## YOUR TASK
Set out each line from the following listing that includes the word "Image".

## PROVIDED DATA
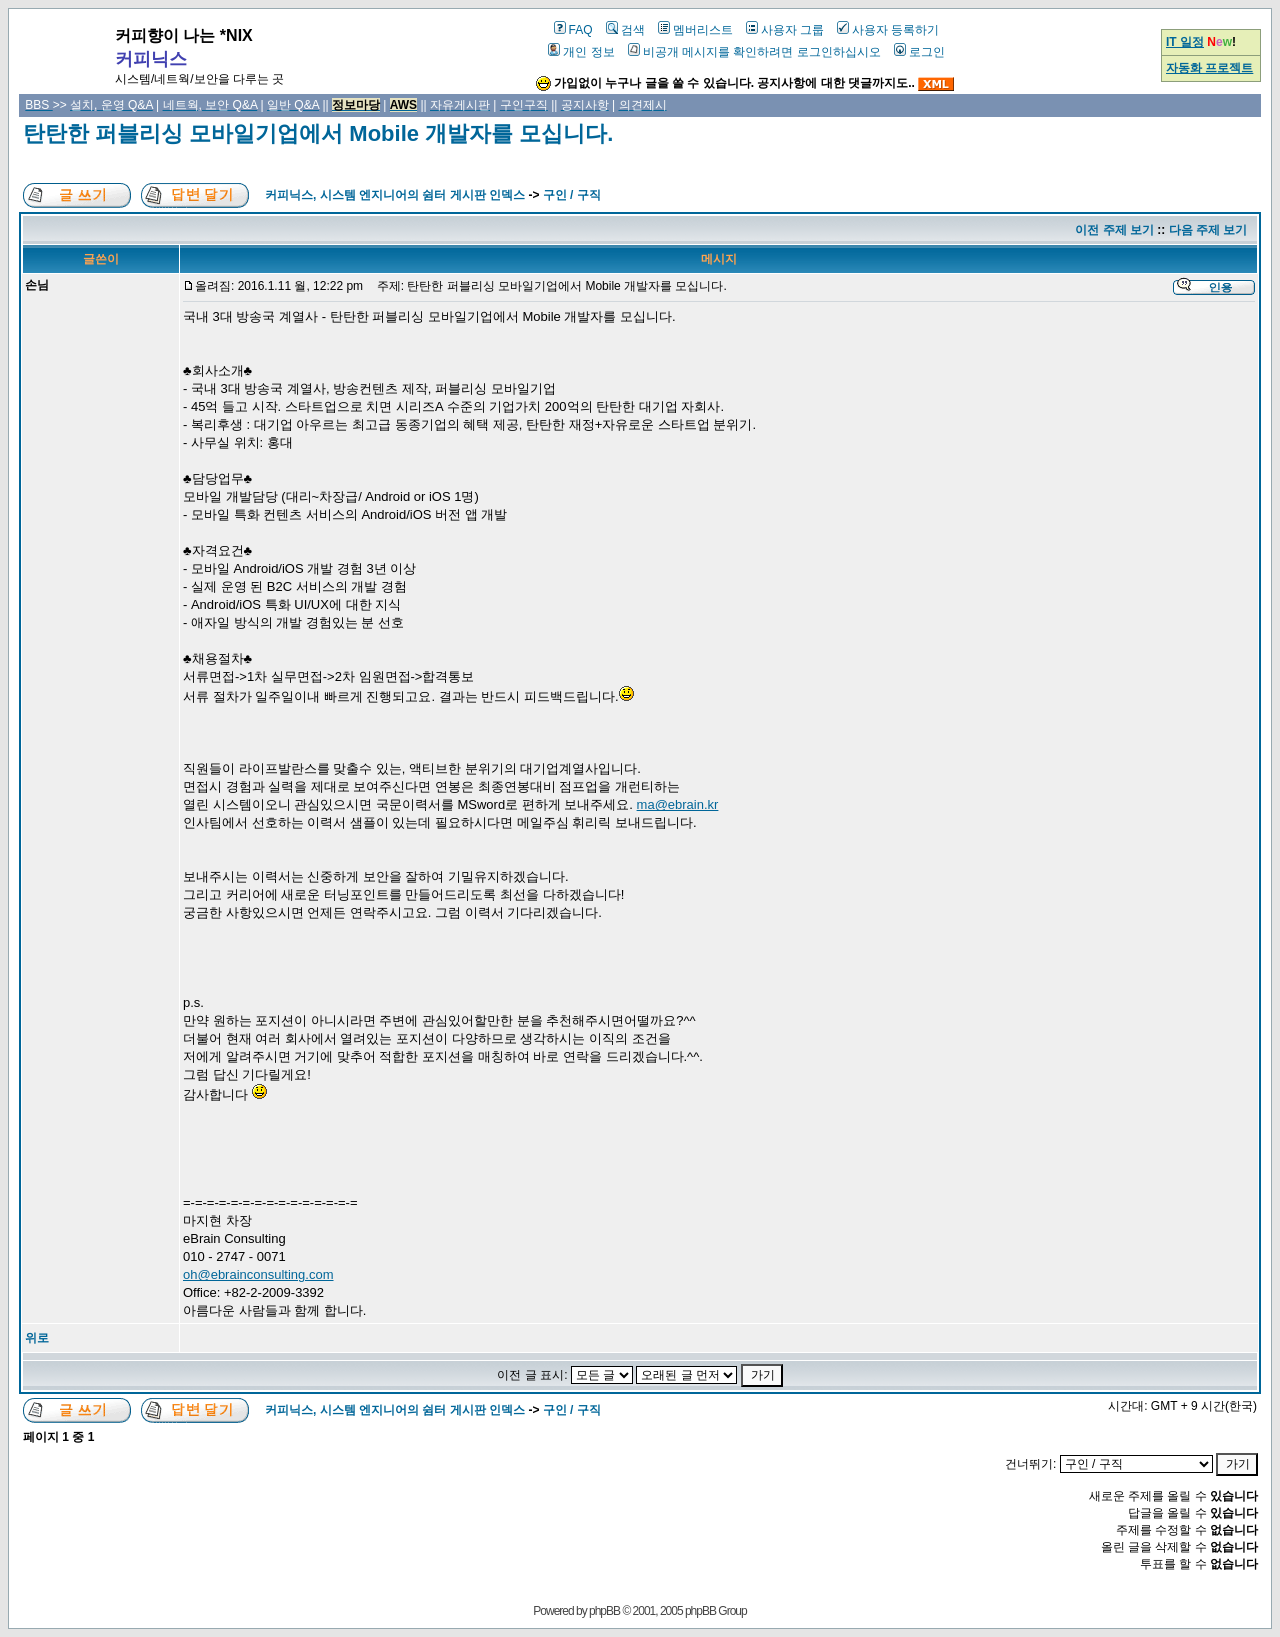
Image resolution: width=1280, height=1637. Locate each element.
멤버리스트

---

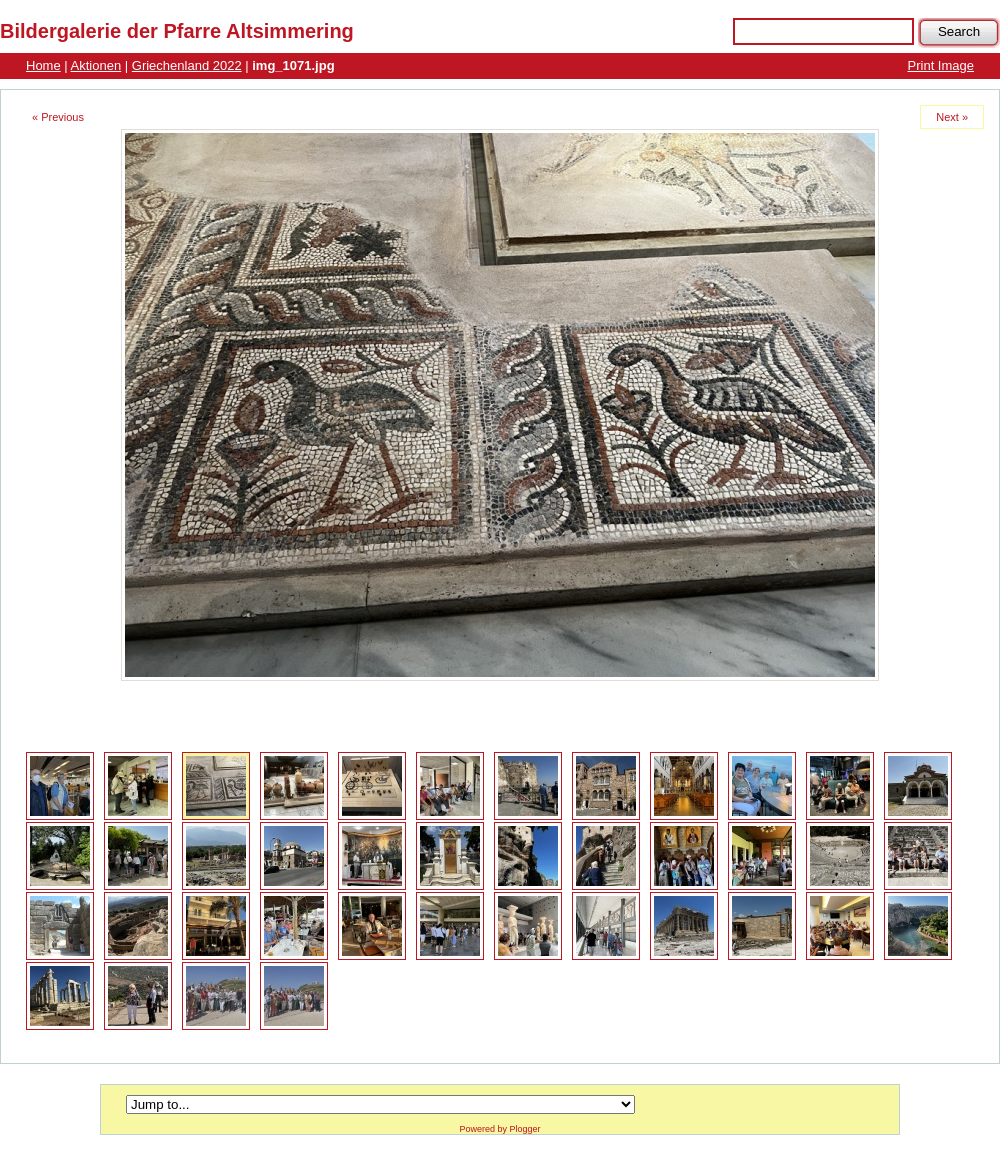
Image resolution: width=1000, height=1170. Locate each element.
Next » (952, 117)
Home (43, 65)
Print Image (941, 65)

==

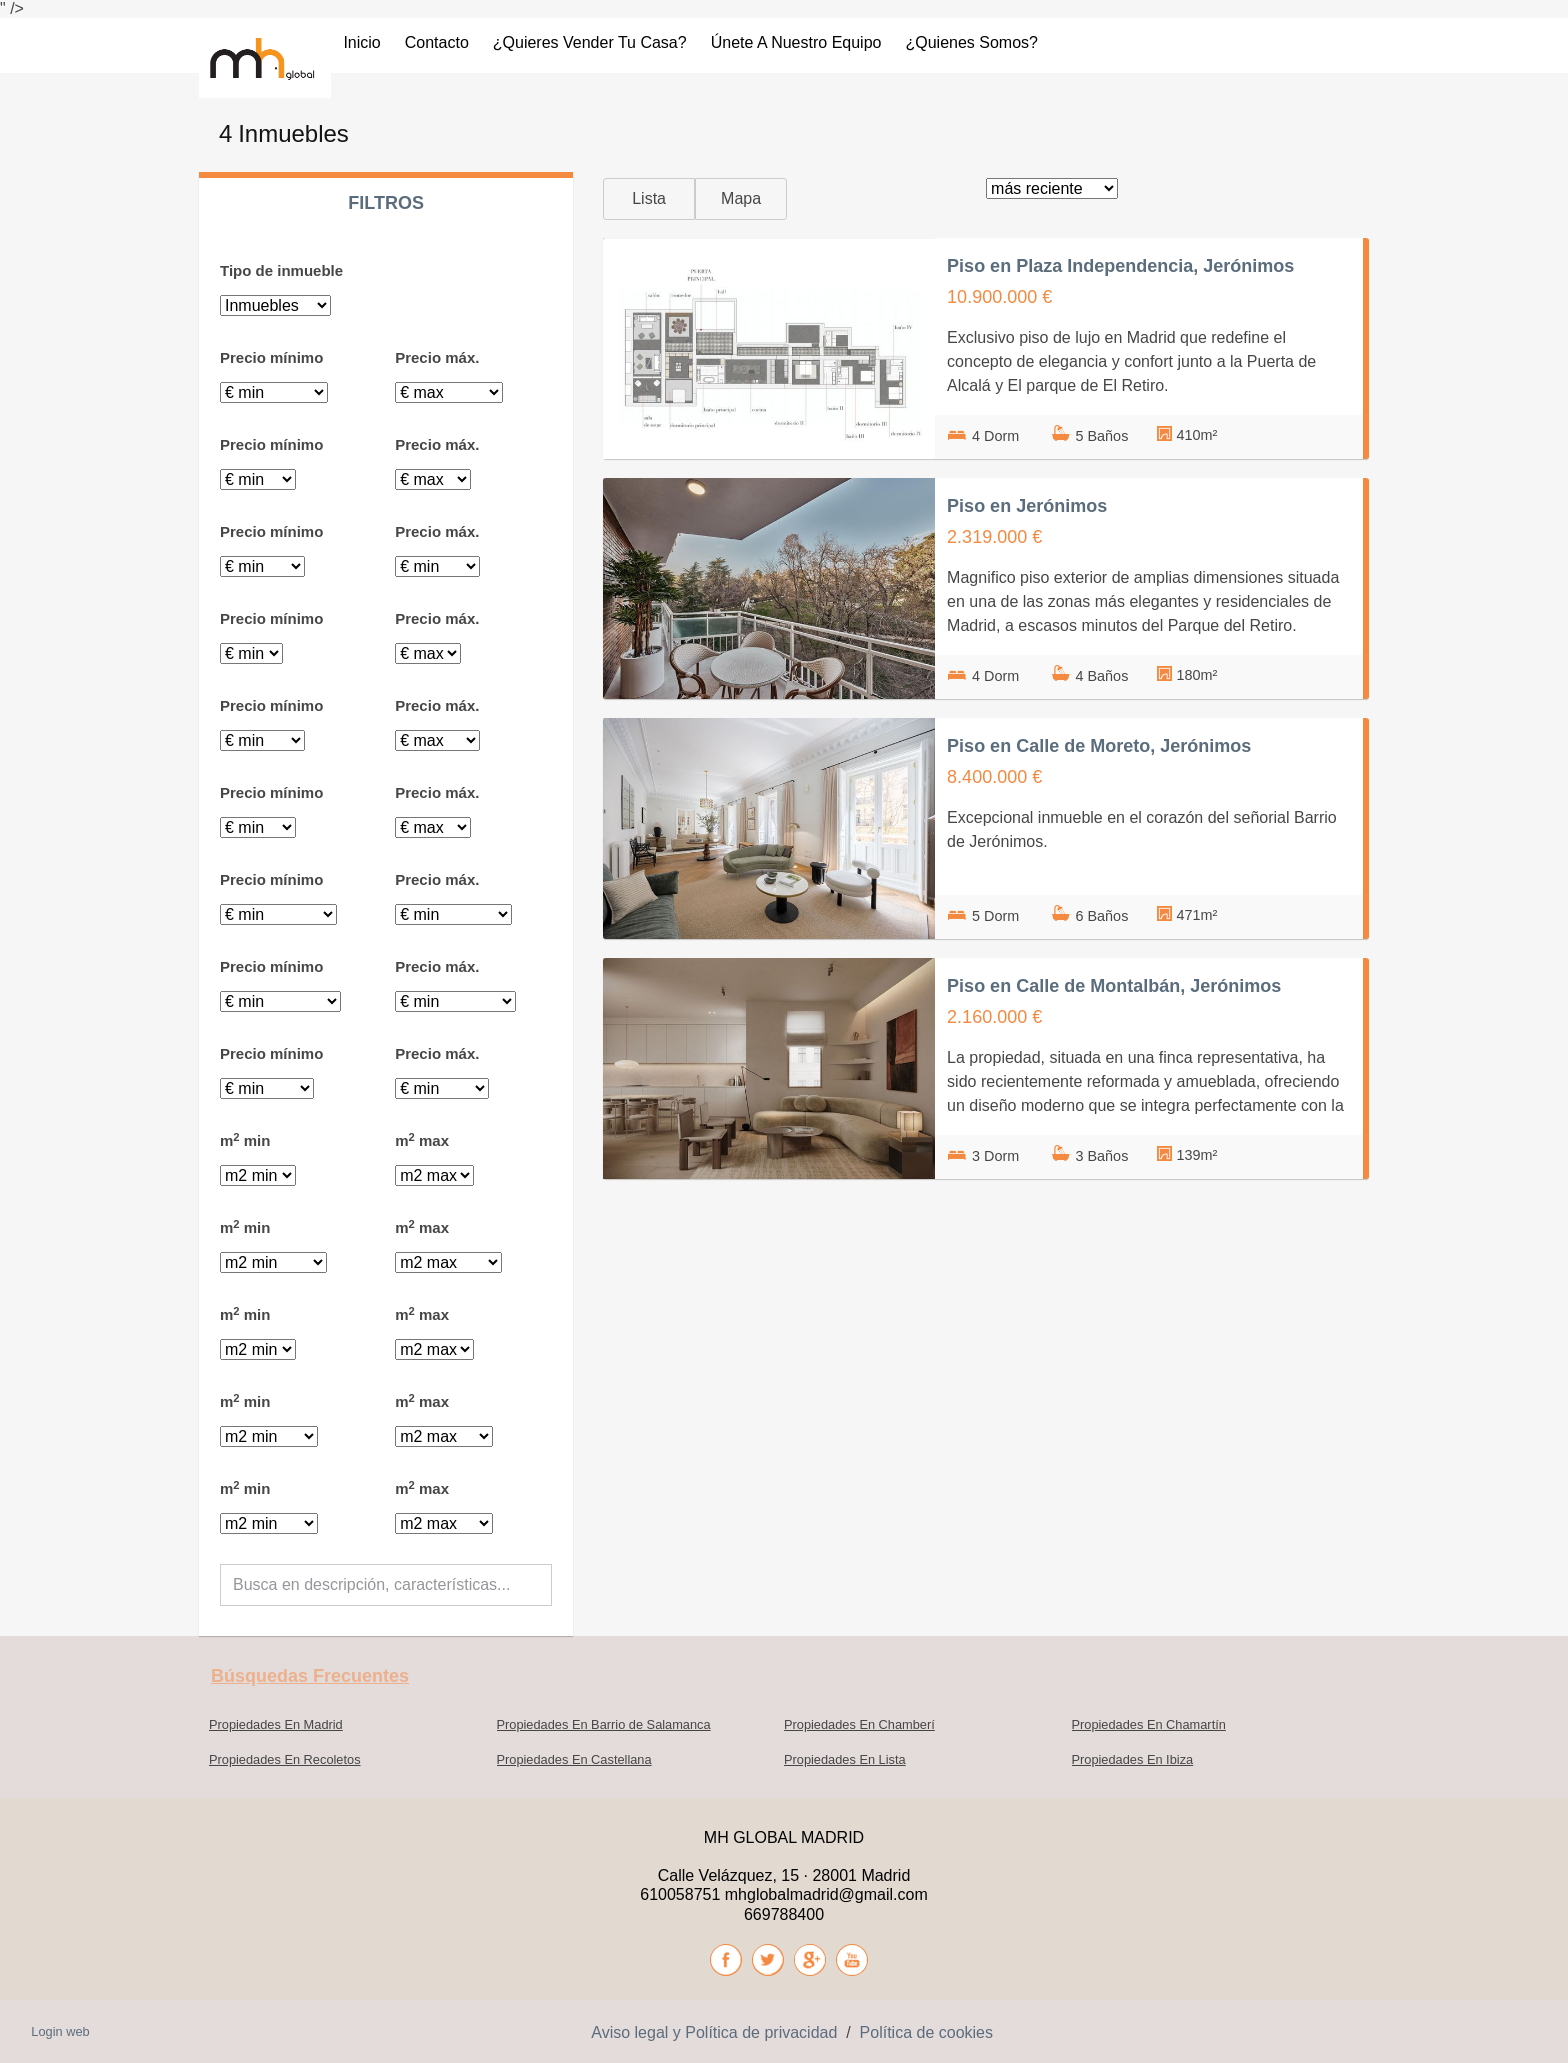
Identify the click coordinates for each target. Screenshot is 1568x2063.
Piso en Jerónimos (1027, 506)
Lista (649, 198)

## TASK SOLUTION
Image resolution: width=1280, height=1637. Locate each element.
Image resolution: width=1000, height=1170. Locate each element.
Print Image (941, 65)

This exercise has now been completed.